Larry Baldwin, a current member of the Coastal Resources Commission, wants to nominate climate deniers to fill the science panel’s vacancies, since he is one himself. Some of Baldwin’s top picks are Nicola Scafetta, David Burton, and Robert Brown. Scafetta, a researcher with the Duke University Physics Department, thinks anthropogenic warming is “significantly overstated.” Burton, who has made a “hobby” out of “the study of the science of sea-level rise,” thinks the panel is “outside their area of expertise, really, when it comes to that topic.” And Brown once argued in a blog post against preparing for sea level rise: “Yet we are asked to spend money and time now, when there literally isn’t a hint of a problem in the … empirical data.”
Once considered a scientific panel, the commission has moved in a more conservative and industry-friendly direction ever since the North Carolina legislature removed many of the actual scientists. In 2013, Gov. Pat McCrory appointed Frank Gorham, a man whose day job is overseeing his oil and gas investment company and who thinks no scientist “is smart enough to say [sea level] is going to rise 39 inches.”
The panel’s three-foot-rise projection offended the Republican legislature enough in 2012 that it voted officially to ignore it. Hoping to avoid a repeat, the panel will now only look at sea level 30 years into the future. North Carolina’s war on science hasn’t ended there, either. There was another incident where the North Carolina Department of Environment and Natural Resources was caught deleting public resources about climate change.
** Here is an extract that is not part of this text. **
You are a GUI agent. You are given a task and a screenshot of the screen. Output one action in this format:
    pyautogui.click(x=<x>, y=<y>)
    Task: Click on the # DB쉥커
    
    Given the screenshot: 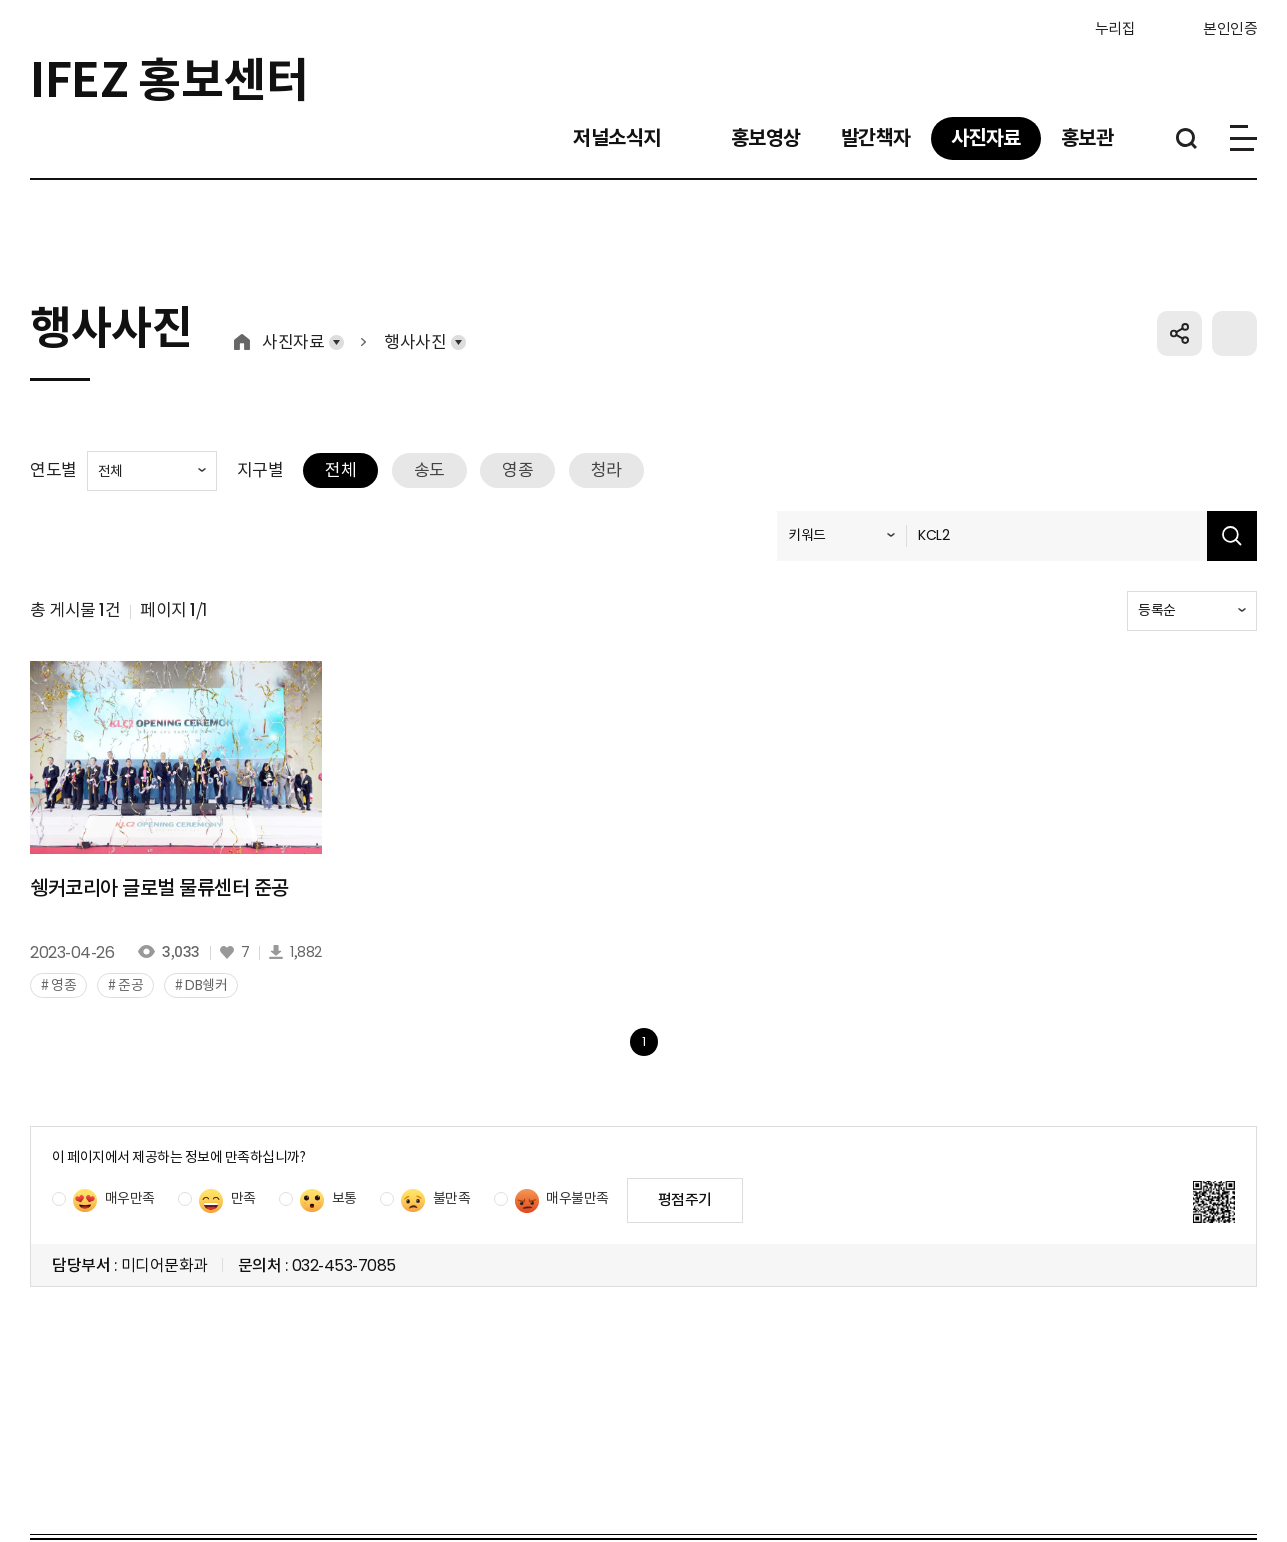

One of the few longtime experts left on the panel, Professor of Marine and Coastal Geology Stan Riggs, insists the danger of climate change is here and now. “The land along the shoreline along those areas is just being ripped out at 100 feet a storm,” he told E&E; News. “The tipping point in my opinion is not 100 years from now at 2100, it’s right now.” In fact, three feet of sea level rise is likely an understatement, new studies suggest. Without action to curb greenhouse pollution, Antarctica ice could pass an unstoppable melting point, causing seas to rise by 10 to 13 feet.